On February 3rd, Microsoft Teams suffered outages following the expiration of one of its SSL certificates. Microsoft’s collaborative Slack-alike, Teams, bundles together a variety of Microsoft applications having over 20 million daily active users. This is not the first outage case for online giants (remember Instagram and Google) and probably will not be the last.

Unlike other services that renew automatically, SSL Certificates have a set expiry date. Letting an SSL Certificate expire can have inevitable consequences for the organization and also for the visitors or users.
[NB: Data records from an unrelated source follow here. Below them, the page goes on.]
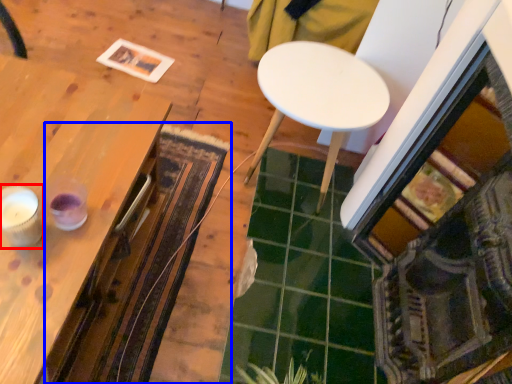 Question: Which object appears closest to the camera in this image, candle holder (highlighted by a red box) or mat (highlighted by a blue box)?

Choices:
 (A) candle holder
 (B) mat

Answer: (A) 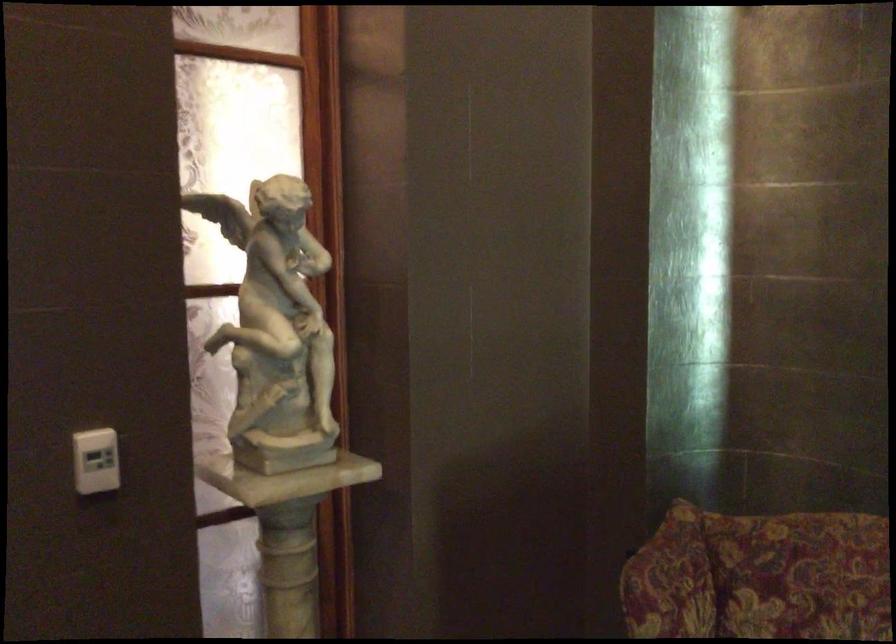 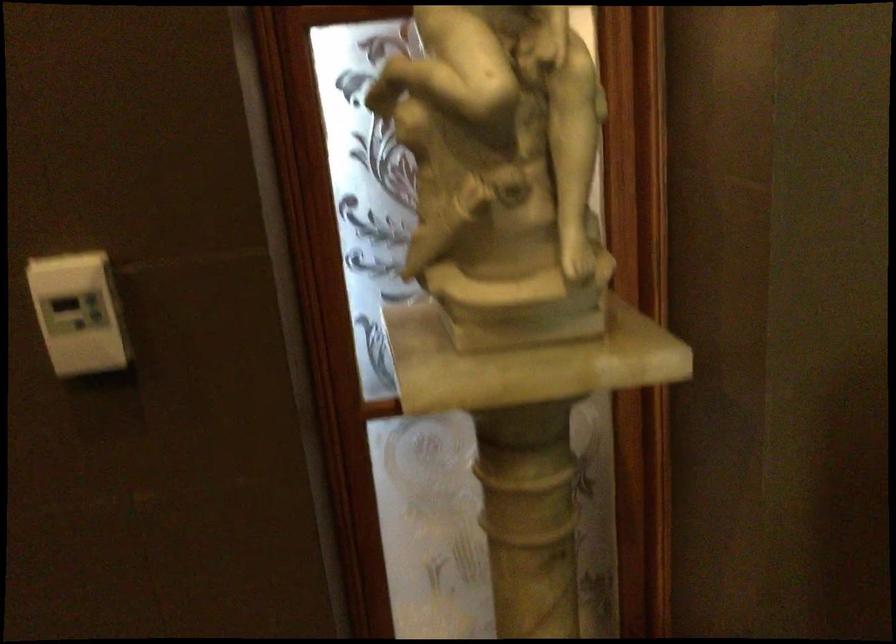 The point at (286,384) is marked in the first image. Where is the corresponding point in the second image?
In 2017, Equifax, which gathers consumers’ credit histories, revealed a massive security breach compromised the personal information of about 150 million people due to forgotten certificate expiration.

This case demonstrates why keeping in control of certificates is so important. While Microsoft has thousands of certificates to keep track of, outages like yesterday’s confirms that it just takes one expiry to cause major outages. To stay in the safe side, organizations should look to automate the discovery, management and replacement of every single certificate on its network.

Here’s 3 actionable advices on avoiding SSL certificate expiry incidents:

  • Search for the deep cause of the problem: the vast complexity of modern IT architectures which requires an increasing number and variety of digital assets requiring continuous visibility.
  • Although it’s sometimes perfectly useful, don’t trust on legacy scripts which can not receive support from its developer. SSL infrastructure is an important part of your security infrastructure that needs to be handled from risk compliance perspective.
  • Make sure the platform not only finds and monitors SSL certificates for expiration dates but also for possible vulnerability issues and track rogue certificates by checking certificate transparency logs.

Image 2. SOCRadar’s SSL Certificate Management Dashboard

Image 3. Sample SOCRadar alert on SSL certificate expiry

Within the SOCRadar Digital Risk Protection platform, customers can hover over the graphs on the SSL Certificates page to see the percentage of an organization’s SSL certificates by certification authorities, signature algorithms, vulnerabilities, grades, or expiration dates. The reason for each certificate’s grade is provided, so it is much easier for SOC teams to fix problems with their certificates and improve their overall security posture.